::: LISTED RECORDS :::

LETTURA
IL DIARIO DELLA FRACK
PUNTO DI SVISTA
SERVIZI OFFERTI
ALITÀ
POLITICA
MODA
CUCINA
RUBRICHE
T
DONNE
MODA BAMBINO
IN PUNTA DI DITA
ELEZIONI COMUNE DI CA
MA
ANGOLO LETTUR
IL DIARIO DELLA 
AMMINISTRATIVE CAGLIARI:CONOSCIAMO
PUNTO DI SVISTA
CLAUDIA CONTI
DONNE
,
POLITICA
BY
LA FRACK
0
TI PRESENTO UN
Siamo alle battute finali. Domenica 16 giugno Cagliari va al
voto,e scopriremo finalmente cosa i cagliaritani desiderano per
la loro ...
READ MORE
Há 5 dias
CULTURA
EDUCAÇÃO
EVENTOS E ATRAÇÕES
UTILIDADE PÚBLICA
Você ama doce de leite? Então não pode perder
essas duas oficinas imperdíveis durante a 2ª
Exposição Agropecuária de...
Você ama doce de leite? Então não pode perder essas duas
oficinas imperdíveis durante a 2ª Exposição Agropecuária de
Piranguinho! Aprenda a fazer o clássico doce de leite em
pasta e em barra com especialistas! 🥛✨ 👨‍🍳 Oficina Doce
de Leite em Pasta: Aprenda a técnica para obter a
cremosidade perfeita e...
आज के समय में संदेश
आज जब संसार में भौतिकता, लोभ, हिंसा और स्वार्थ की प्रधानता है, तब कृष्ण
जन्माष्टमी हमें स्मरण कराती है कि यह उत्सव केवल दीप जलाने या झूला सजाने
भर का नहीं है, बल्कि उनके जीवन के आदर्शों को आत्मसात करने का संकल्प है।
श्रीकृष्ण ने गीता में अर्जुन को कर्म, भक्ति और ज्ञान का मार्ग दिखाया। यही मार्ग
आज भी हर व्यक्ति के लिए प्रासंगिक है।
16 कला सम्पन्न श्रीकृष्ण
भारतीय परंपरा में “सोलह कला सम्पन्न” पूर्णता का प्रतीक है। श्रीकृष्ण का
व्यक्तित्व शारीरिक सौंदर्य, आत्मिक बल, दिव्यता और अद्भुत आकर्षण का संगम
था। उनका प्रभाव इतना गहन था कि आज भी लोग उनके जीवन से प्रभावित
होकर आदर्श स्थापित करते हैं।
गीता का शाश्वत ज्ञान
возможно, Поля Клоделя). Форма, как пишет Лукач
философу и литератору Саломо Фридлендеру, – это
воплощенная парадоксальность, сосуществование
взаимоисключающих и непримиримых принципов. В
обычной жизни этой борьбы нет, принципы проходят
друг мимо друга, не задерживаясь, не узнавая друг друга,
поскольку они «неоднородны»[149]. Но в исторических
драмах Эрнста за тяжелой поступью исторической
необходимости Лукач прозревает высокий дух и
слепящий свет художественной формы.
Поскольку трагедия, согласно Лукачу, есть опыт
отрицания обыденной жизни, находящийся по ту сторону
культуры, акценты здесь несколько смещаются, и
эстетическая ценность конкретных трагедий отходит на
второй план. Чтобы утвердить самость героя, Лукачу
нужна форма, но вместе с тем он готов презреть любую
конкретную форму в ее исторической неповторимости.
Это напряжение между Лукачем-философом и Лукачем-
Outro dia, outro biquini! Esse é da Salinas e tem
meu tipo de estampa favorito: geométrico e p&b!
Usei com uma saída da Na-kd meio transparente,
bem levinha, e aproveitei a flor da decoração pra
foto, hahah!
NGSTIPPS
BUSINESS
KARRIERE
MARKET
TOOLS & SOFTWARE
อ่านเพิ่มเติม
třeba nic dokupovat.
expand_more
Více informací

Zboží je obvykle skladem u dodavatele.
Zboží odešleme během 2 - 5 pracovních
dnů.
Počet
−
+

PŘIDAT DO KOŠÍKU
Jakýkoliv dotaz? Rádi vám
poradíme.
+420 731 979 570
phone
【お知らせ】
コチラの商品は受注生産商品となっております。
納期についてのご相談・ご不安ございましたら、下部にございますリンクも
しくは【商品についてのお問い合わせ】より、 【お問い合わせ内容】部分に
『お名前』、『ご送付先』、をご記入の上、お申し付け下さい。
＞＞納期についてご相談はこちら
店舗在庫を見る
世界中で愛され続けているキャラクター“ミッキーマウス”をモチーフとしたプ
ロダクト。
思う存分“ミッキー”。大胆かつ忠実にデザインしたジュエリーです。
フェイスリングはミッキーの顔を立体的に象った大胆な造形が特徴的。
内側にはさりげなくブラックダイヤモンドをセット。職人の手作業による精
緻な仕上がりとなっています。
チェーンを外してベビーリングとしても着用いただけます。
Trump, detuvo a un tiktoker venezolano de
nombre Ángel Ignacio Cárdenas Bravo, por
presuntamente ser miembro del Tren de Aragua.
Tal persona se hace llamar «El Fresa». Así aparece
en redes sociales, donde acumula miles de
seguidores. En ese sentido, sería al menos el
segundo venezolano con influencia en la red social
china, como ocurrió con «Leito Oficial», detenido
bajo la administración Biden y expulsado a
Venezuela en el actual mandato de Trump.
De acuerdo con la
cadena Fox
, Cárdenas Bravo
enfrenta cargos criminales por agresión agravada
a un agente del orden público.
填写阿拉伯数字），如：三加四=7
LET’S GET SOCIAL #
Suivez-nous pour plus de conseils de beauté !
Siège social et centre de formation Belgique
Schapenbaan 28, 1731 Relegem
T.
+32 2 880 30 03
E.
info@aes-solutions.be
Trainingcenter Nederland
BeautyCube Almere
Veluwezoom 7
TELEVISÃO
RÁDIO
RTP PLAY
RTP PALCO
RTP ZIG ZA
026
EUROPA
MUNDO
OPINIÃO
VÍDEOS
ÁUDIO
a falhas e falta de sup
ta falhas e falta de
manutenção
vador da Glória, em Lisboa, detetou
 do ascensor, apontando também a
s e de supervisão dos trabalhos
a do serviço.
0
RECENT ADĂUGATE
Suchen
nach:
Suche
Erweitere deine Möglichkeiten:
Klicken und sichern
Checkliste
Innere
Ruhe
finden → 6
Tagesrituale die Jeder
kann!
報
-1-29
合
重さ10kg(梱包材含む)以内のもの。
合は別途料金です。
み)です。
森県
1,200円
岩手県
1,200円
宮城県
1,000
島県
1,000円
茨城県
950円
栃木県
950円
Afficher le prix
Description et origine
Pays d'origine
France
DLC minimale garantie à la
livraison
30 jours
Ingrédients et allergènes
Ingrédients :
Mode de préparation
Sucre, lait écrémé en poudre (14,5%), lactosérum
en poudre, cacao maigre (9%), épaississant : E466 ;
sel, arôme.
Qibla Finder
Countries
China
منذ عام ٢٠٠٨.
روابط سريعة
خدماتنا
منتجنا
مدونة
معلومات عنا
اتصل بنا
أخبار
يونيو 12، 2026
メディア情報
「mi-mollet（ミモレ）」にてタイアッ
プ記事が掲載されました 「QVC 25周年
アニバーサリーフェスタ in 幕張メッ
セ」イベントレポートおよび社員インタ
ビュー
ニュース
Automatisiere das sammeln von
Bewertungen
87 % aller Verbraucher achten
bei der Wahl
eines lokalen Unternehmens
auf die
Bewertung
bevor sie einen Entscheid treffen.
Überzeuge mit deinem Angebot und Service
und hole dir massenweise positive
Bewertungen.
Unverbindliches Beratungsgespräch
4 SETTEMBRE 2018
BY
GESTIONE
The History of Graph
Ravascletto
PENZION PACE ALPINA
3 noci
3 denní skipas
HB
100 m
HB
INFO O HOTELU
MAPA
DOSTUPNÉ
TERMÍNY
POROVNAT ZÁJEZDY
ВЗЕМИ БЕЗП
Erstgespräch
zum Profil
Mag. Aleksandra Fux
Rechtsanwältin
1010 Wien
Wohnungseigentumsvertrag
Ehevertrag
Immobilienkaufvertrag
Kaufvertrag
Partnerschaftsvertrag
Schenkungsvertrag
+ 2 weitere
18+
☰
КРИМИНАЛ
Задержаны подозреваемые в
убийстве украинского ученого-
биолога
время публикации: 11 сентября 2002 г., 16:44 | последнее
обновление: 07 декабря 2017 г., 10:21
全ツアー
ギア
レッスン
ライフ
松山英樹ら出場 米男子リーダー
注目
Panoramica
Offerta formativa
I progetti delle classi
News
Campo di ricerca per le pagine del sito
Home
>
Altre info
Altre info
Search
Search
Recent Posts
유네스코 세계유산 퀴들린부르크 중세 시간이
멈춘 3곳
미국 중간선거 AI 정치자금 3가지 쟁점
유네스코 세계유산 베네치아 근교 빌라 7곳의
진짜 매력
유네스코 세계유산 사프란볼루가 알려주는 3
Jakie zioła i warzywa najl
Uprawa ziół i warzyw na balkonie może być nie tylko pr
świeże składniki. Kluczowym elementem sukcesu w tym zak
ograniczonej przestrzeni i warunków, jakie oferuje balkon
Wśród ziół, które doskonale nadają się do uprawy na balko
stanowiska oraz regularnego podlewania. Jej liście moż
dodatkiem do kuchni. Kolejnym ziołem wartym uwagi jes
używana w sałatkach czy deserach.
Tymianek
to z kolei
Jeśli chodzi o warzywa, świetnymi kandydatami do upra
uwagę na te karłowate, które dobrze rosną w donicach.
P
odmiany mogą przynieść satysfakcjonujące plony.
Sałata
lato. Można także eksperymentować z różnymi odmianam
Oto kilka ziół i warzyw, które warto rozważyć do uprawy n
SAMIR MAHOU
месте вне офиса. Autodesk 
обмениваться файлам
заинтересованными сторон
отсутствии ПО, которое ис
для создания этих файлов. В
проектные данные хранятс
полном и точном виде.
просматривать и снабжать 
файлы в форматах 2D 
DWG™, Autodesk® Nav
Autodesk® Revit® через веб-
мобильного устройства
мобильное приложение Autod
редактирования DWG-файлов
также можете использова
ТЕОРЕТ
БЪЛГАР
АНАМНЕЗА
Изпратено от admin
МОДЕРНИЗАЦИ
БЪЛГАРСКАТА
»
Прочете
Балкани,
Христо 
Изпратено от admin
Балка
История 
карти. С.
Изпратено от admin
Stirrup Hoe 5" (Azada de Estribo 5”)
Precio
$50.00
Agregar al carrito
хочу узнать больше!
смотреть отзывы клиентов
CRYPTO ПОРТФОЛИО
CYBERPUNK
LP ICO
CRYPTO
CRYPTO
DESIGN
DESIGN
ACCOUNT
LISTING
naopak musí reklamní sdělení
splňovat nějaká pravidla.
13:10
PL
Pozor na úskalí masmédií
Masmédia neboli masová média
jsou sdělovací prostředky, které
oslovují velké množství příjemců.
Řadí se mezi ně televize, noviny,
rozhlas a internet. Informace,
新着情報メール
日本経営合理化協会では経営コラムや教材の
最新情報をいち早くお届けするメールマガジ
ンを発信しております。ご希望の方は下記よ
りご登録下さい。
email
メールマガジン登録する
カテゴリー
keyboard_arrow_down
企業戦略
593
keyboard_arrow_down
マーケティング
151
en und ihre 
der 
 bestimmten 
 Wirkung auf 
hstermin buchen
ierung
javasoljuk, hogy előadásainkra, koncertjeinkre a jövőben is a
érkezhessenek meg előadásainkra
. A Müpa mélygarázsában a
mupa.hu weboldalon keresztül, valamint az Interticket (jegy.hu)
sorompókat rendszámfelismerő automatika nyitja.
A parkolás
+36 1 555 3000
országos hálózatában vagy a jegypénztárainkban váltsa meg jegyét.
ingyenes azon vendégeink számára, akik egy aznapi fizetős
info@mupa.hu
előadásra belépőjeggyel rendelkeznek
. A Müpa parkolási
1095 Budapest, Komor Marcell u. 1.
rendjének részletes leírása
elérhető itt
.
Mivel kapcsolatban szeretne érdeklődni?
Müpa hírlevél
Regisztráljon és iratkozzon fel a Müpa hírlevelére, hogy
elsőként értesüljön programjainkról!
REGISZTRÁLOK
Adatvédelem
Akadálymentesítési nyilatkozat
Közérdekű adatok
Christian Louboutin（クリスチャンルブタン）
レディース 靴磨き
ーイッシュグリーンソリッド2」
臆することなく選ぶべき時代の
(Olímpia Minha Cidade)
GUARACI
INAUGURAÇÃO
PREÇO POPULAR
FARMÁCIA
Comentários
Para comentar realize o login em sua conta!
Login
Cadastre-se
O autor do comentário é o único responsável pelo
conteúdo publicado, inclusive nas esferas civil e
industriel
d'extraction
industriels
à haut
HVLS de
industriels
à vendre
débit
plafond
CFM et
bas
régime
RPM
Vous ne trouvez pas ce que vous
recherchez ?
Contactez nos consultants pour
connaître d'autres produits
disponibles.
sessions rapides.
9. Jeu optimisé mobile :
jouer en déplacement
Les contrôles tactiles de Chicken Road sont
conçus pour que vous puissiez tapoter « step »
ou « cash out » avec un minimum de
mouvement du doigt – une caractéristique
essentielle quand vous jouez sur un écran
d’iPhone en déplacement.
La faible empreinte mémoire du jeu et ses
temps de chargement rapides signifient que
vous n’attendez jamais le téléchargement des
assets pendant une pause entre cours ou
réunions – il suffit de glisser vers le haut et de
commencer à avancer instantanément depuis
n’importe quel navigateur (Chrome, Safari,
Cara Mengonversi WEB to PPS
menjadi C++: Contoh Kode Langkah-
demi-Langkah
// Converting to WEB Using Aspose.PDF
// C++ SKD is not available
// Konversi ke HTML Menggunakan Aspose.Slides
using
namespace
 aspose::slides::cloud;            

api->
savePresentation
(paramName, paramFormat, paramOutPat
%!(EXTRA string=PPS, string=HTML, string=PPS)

:::

◆ **PROBLEM TO WORK ON**:
Would you please reproduce the records above exactly, only from their first line through the line holding "16 कला सम्पन्न श्रीकृष्ण", with both ends included?

◆ **WRITTEN RESPONSE**:
LETTURA
IL DIARIO DELLA FRACK
PUNTO DI SVISTA
SERVIZI OFFERTI
ALITÀ
POLITICA
MODA
CUCINA
RUBRICHE
T
DONNE
MODA BAMBINO
IN PUNTA DI DITA
ELEZIONI COMUNE DI CA
MA
ANGOLO LETTUR
IL DIARIO DELLA 
AMMINISTRATIVE CAGLIARI:CONOSCIAMO
PUNTO DI SVISTA
CLAUDIA CONTI
DONNE
,
POLITICA
BY
LA FRACK
0
TI PRESENTO UN
Siamo alle battute finali. Domenica 16 giugno Cagliari va al
voto,e scopriremo finalmente cosa i cagliaritani desiderano per
la loro ...
READ MORE
Há 5 dias
CULTURA
EDUCAÇÃO
EVENTOS E ATRAÇÕES
UTILIDADE PÚBLICA
Você ama doce de leite? Então não pode perder
essas duas oficinas imperdíveis durante a 2ª
Exposição Agropecuária de...
Você ama doce de leite? Então não pode perder essas duas
oficinas imperdíveis durante a 2ª Exposição Agropecuária de
Piranguinho! Aprenda a fazer o clássico doce de leite em
pasta e em barra com especialistas! 🥛✨ 👨‍🍳 Oficina Doce
de Leite em Pasta: Aprenda a técnica para obter a
cremosidade perfeita e...
आज के समय में संदेश
आज जब संसार में भौतिकता, लोभ, हिंसा और स्वार्थ की प्रधानता है, तब कृष्ण
जन्माष्टमी हमें स्मरण कराती है कि यह उत्सव केवल दीप जलाने या झूला सजाने
भर का नहीं है, बल्कि उनके जीवन के आदर्शों को आत्मसात करने का संकल्प है।
श्रीकृष्ण ने गीता में अर्जुन को कर्म, भक्ति और ज्ञान का मार्ग दिखाया। यही मार्ग
आज भी हर व्यक्ति के लिए प्रासंगिक है।
16 कला सम्पन्न श्रीकृष्ण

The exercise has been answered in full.